Re: RE; Car Service Rules

John Larkin

George hit a bullseye with the comment on per diem.  When I first started railroading with UP in 1982 I did a study of the yard office operations.  Among the other surprises was the priority given to getting foreign cars off the UP property before midnight, even running special trains (often shorter than normal) just to get the cars off before the next day's per diem would be due.  I asked how long that had gone on like that and was told that it had been that way since most of the clerks started work at UP, which went back into WWII in many cases. 

Another commensurate note was that the D&RGW in particular seemed to be pretty good at getting the UP cars to us, running their own "per diem" trains that were sometimes solid UP cars, again not particularly long.  This also had a history from the steam era according to the UP clerks working in Salt Lake.  Seems using the foreign cars came second to getting rid of the per diem, and UP in the local office delighted in getting UP cars sent back east on long runs that were interchanged at KC or Omaha due in part to the per diem they would collect..

John Larkin

On Sunday, September 6, 2015 12:53 PM, "george eichelberger geichelberger@... [STMFC]" wrote:

I have no doubt the Southern did not send cars off line simply because they had an excessive supply. There are multiple Southern Railway AFEs (Authorization for Expenditures) available that specifically mention positive per diem balances as part of the rationale to purchase the equipment. Is the comment about western and eastern roads based on specific documentation or someone’s assumptions? Does the extensive AAR documentation on car availability and car purchases in the years after the war confirm this eastern-western theory?
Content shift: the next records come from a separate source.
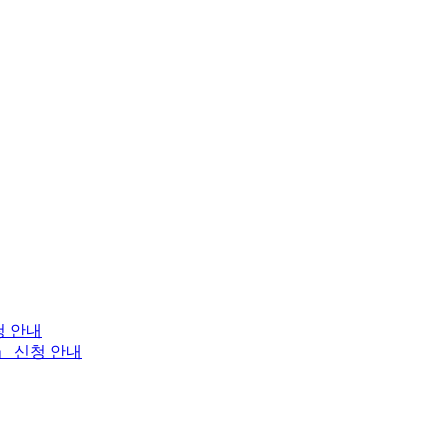
청 안내
」 신청 안내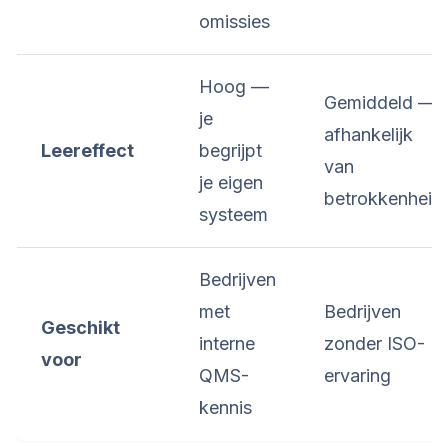
omissies
Hoog —
Gemiddeld —
je
afhankelijk
Leereffect
begrijpt
van
je eigen
betrokkenheid
systeem
Bedrijven
met
Bedrijven
Geschikt
interne
zonder ISO-
voor
QMS-
ervaring
kennis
I would be very interested in seeing any primary research information that describes cars being trapped by the ACL, SAL, L&N or Southern. I recognize that various railroads entered bankruptcy during the depression, after the war and into the (forbidden) modern era. I also recognize that of the railroads I mention, only the SAL ever went through a bankruptcy, none were dismembered, abandoned a large part of their system or found themselves in such dire straits that they sold or merged themselves out of existence. (I believe it is correct to consider the RI, MILW and SP “western” roads?)